Western European Metal Artworks

Nave-ship (table decoration)

    Nave-ship (table decoration)

    Germany, Hanau

    Late 19th century

    Neresheimer Ludwig & Co

    Silver; casting, chasing, engraving, gilding

    90.0 x 84.0 x 22.0 cm

    Marks on the hull, deck, sails and practically on all flags; mark of Neresheimer Ludwig & Co, import English (London) mark of the 1920th, Berthold Muller The Nerescheimer Co. agent in London)


    The tradition of making miniature nave ships by jewellers in Germany and Holland dates back to the Middle Ages. They were symbols of life, votive objects, they also served as wine vessels at secular meals, saltcellars or cruet-stands for spice and, finally, as table decorations, which were set in front of the distinguished guest. Due to their sacred significance, naves were supposed to fend spices from poisoning and thus protect their owners from intoxication, as well as from miseries and the difficulties of life or provide salvation during shipwreck. However, as early as in the 16th century ship-shaped goblets lost this signification and became mere table decoration. Miniature models of ships with the appropriate rigging and full equipment, characterized by complexity of design, accuracy and subtlety of execution, were wide spread at that time. It might be considered as a kind of response to the great geographical discoveries and navigation development.
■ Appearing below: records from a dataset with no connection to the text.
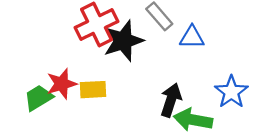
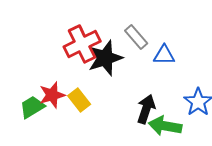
yellow rectangle: (93, 90) -> (79, 100), turned 55

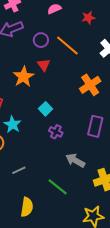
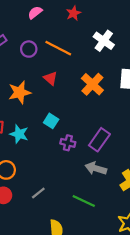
red triangle: (44, 65) -> (50, 78), moved
orange star: (24, 77) -> (20, 92), turned 30
cyan star: (12, 124) -> (19, 134), moved
purple rectangle: (95, 126) -> (99, 140), moved, turned 35

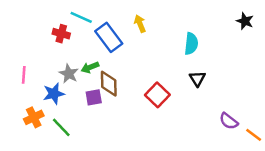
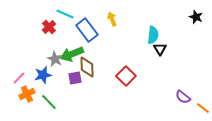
red cross: (61, 34) -> (49, 27), turned 32
green arrow: (90, 67) -> (72, 54), size x1.6
pink line: (24, 75) -> (19, 78), moved, turned 40
black triangle: (197, 79) -> (160, 49), moved

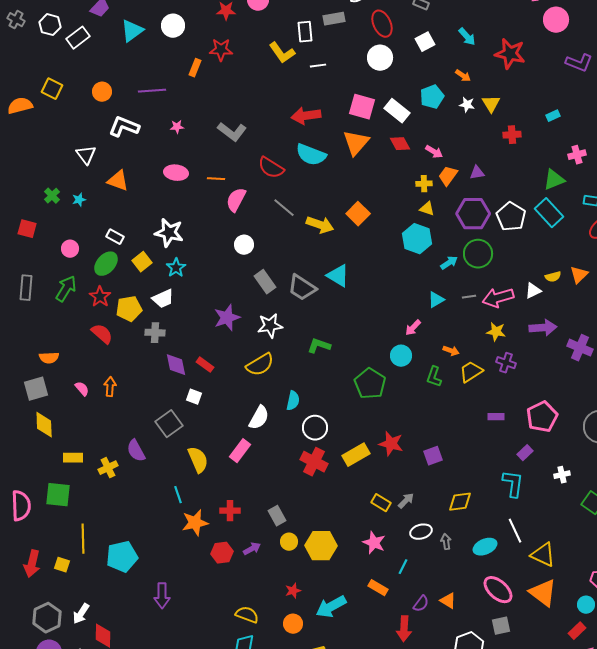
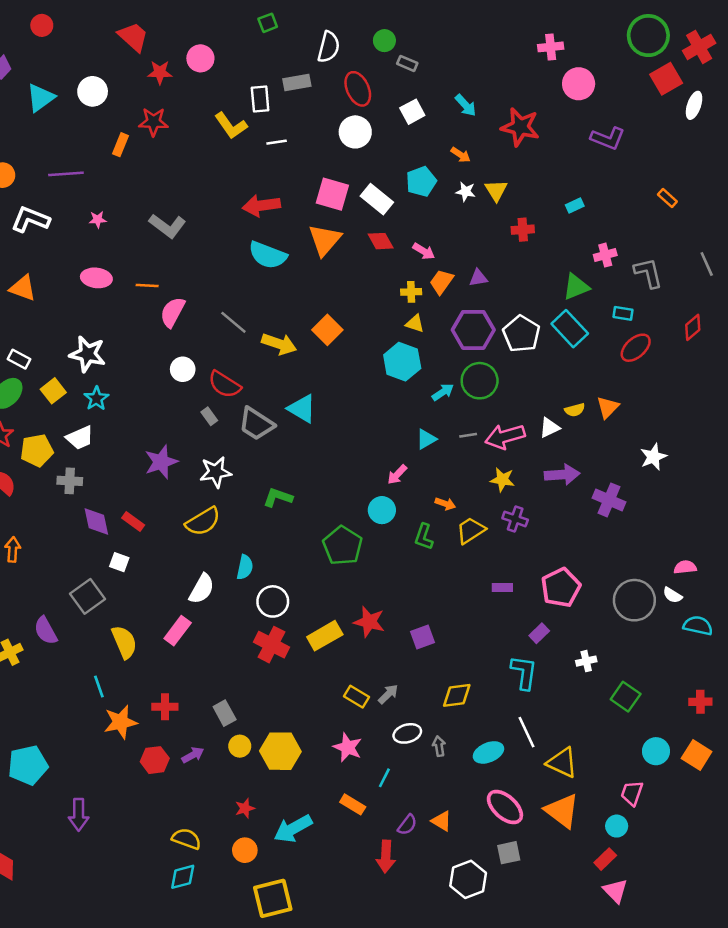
red semicircle: (271, 168) -> (225, 384), moved
gray rectangle: (265, 282) -> (209, 416), size x0.6

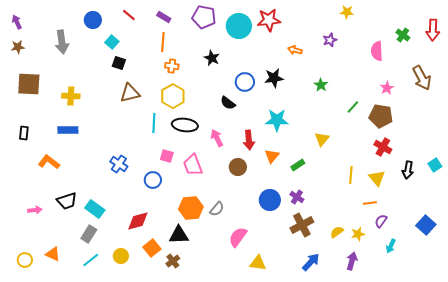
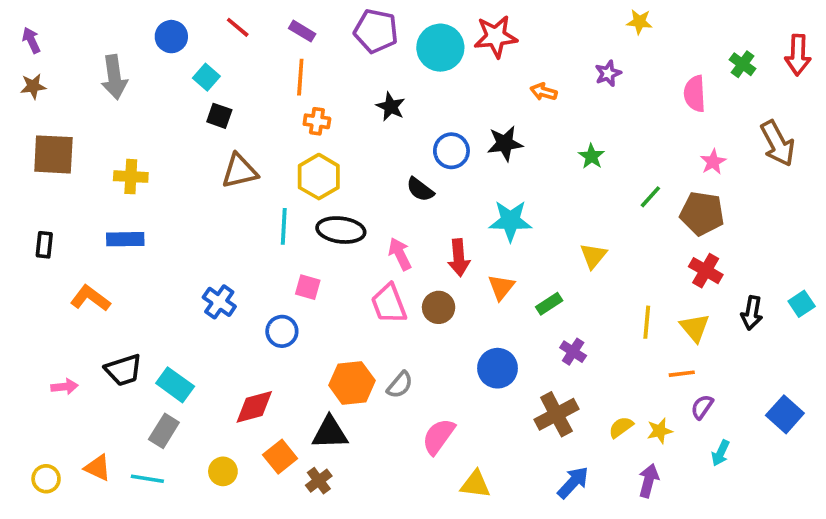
pink trapezoid: (193, 165) -> (389, 304), moved
purple cross: (297, 197) -> (573, 352), moved
cyan line: (91, 260) -> (147, 479), moved, turned 48

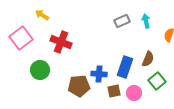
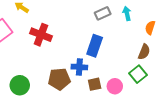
brown semicircle: (148, 59) -> (144, 52), moved
blue rectangle: (125, 67) -> (95, 46), moved
green circle: (40, 70) -> (20, 85), moved

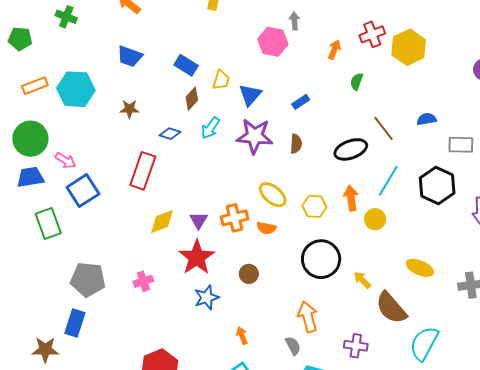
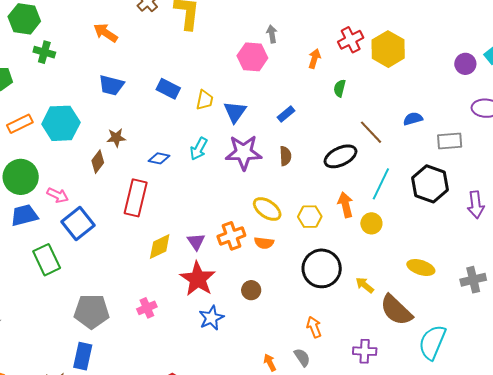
brown diamond: (192, 99) -> (98, 162), moved
orange arrow: (308, 317) -> (314, 327), size x0.7
orange arrow: (242, 336) -> (270, 362), moved

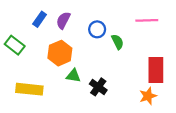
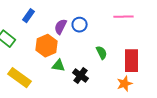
purple semicircle: (63, 20) -> (61, 27), moved
green semicircle: (117, 42) -> (102, 53), moved
yellow rectangle: (29, 89) -> (20, 78), turned 30

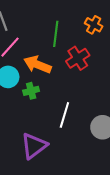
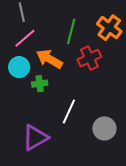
orange cross: (94, 25) -> (109, 28), size x1.4

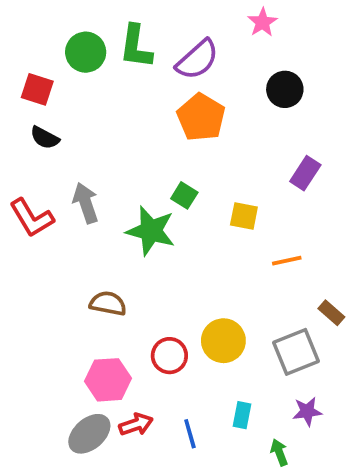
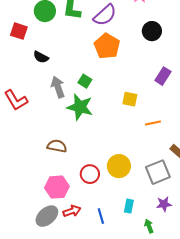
black semicircle: (45, 138) -> (41, 57), moved
green square: (184, 195) -> (85, 81), moved
gray arrow: (86, 203) -> (58, 87), moved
    European jewellers of the second half of the 19th century that worked in the Historism style, once more referred to "reproduction" of similar table decorations, the style characterized by reconstruction and repeating of ancient forms and borrowing ornamental motifs from the bygone era art.

    Table decoration in the shape of a three-masted ship with a keel, with wind-blown flags, with five hoist square and two furled sails. Baskets (the so-called “top sail” or "crow's nest") for lookout sailors are fixed on each pillar. The ship hull is decorated with the chiseled images of sea Gods and nereids in cartouches. The vessel rigging, its numerous crew and cannons, with the barrels visible through the apertures on the ship sides, are rendered in exquisite detail.

    The bow of the ship with bowsprit mast on it, with the hoist square sail and flag, with the descending anchor, has a dolphin head shaped spout. The nave ship is mounted on four open –work wheels, each decorated with dolphin-shaped inlay.